**Overview**

Markov population models (MPMs) are a widely used modelling formalism in the area of computational biology and related areas. The semantics of a MPM is an *infinite-state *continuous-time Markov chain. The established *continuous stochastic logic *(CSL) allows to express properties of MPMs, such as probabilistic reachability, survivability, oscillations, switching times between attractor regions, and various others. *GeoInf* combines the tools *Geobound* and *Infamy* to handle complete CSL for MPMs.

For a complete description of the used algorithms we refer to our technical report “A CSL Model Checker for Markov Population Models” on arXiv.org.

**Tool Download**

The *GeoInf* tool chain is based on two tools called *Geobound* and *Infamy* that were slightly extended in order to communicate with each other, i.e. *Infamy* is used to do the model checking and transient analysis while *Geobound* provides the steady state analysis.

*Notice*: The tools were built on and should be run on recent versions of (for instance, Ubuntu) Linux.

More information about *Geobound* can be obtained on the Geobound tool homepage. More information about *Infamy* can be found on the Infamy tool homepage.

Please download *both* tools and modify the parameters in the shell scripts shipped along the case studies accordingly to the place where the tools reside. Then, run the shell scripts.

**Authors**: *Geobound* was written by David Spieler. *Infamy* was written by Ernst Moritz Hahn.

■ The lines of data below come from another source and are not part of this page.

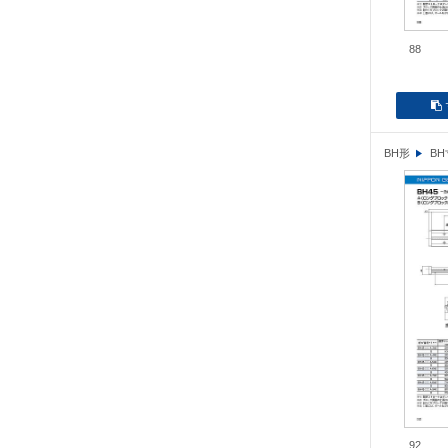
88
BH形
B
92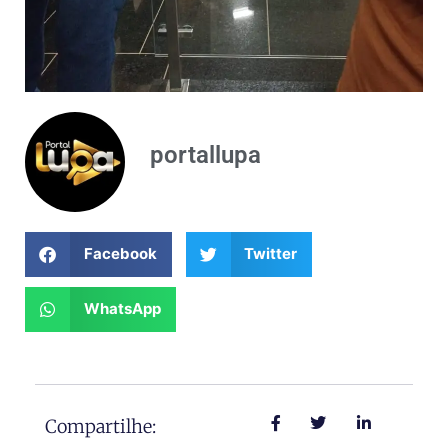
portallupa
Facebook
Twitter
WhatsApp
Compartilhe: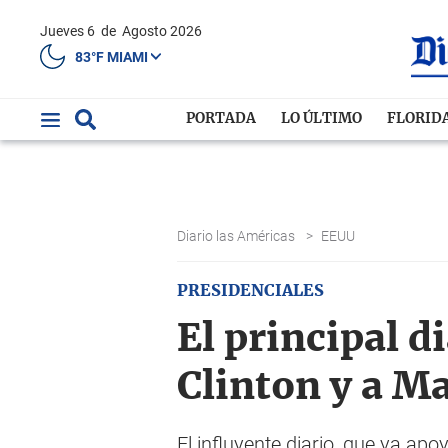
Jueves 6
de
Agosto 2026
83°F MIAMI
PORTADA
LO ÚLTIMO
FLORID
Diario las Américas
>
EEUU
PRESIDENCIALES
El principal d
Clinton y a M
El influyente diario, que ya ap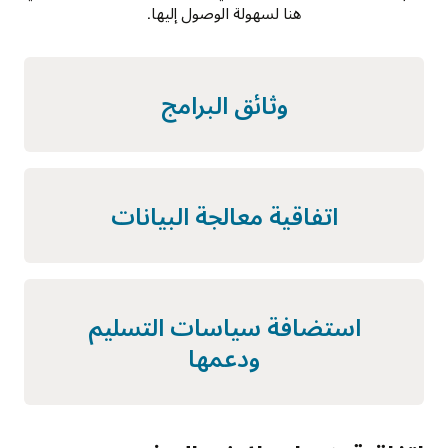
هنا لسهولة الوصول إليها.
وثائق البرامج
اتفاقية معالجة البيانات
استضافة سياسات التسليم
ودعمها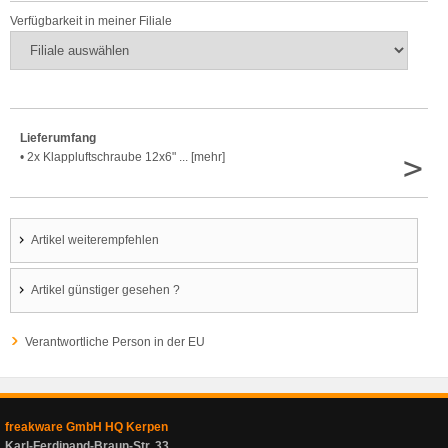
Verfügbarkeit in meiner Filiale
Lieferumfang
>
• 2x Klappluftschraube 12x6" ... [mehr]
Artikel weiterempfehlen
Artikel günstiger gesehen ?
Verantwortliche Person in der EU
freakware GmbH HQ Kerpen
Karl-Ferdinand-Braun-Str. 33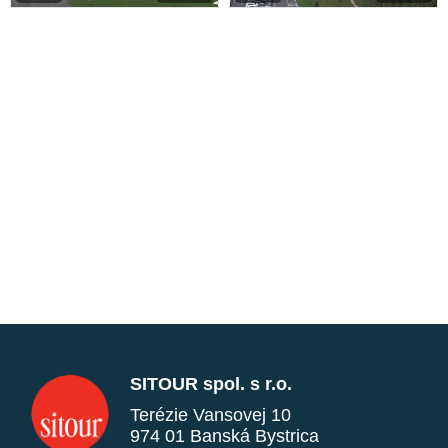
SITOUR spol. s r.o.
Terézie Vansovej 10
974 01 Banská Bystrica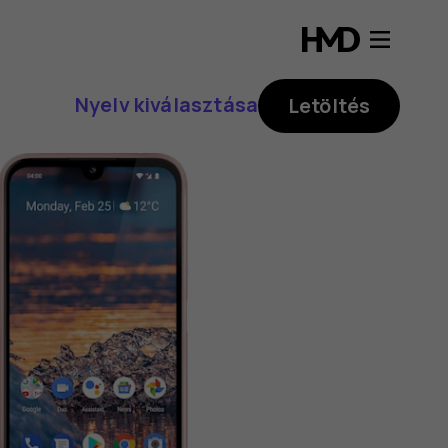
Nyelv kiválasztása
Letöltés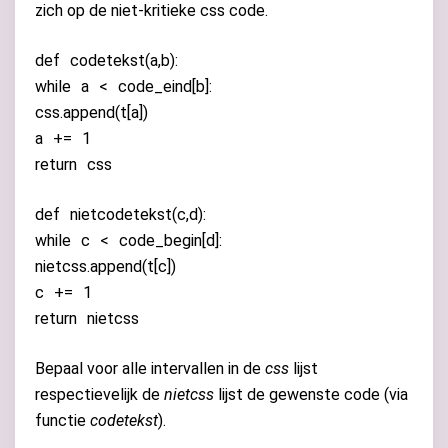
zich op de niet-kritieke css code.
def
codetekst
(
a
,
b
):
while
a
<
code_eind
[
b
]:
css
.
append
(
t
[
a
])
a
+=
1
return
css
def
nietcodetekst
(
c
,
d
):
while
c
<
code_begin
[
d
]:
nietcss
.
append
(
t
[
c
])
c
+=
1
return
nietcss
Bepaal voor alle intervallen in de
css
lijst
respectievelijk de
nietcss
lijst de gewenste code (via
functie
codetekst
).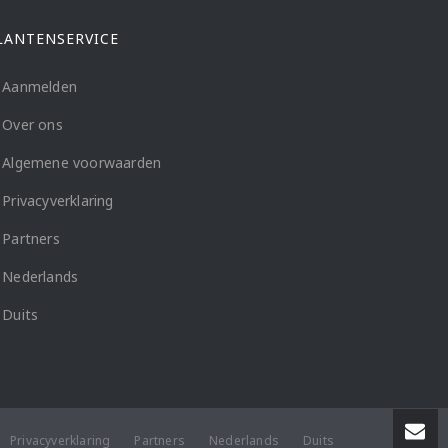
LANTENSERVICE
Aanmelden
Over ons
Algemene voorwaarden
Privacyverklaring
Partners
Nederlands
Duits
Privacyverklaring
Partners
Nederlands
Duits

**Experimental Results – Case Studies**

Using several case studies, we assess the effectiveness of our technique. We have combined the *Geobound* tool to compute bounds on steady state probabilities for Markov population models with the infinite-state model checker *Infamy*. This way, we can effectively handle the following combination of models and properties. To show the efficiency of the approach, we applied our tool chain on a number of models from different areas. The results were obtained on an Ubuntu 10.04 machine with an Intel dual-core processor at 2.66 GHz equipped with 3 GB of RAM. Instead of the truth value for the formula under considerations, in the result tables we give intervals of the probability measure of the outer formula. We also make use of a derived operator for conditional steady state measures defined as defined in the technical report.

**Protein Synthesis [1]: ****protein-synthesis.tar.gz**

We analyze the MPM encoding protein synthesis, as depicted in Table 1. In biological cells, each protein (P, x2) is encoded by a gene (G, x1). If the gene is active (G = 1), the corresponding protein will be synthesized with rate ν = 1.0. Proteins may degenerate with rate δ = 0.02 and thus disappear after a time. The gene switches from active state to inactive (G = 0) with rate μ = 5.0 and vice versa with rate λ = 1.0.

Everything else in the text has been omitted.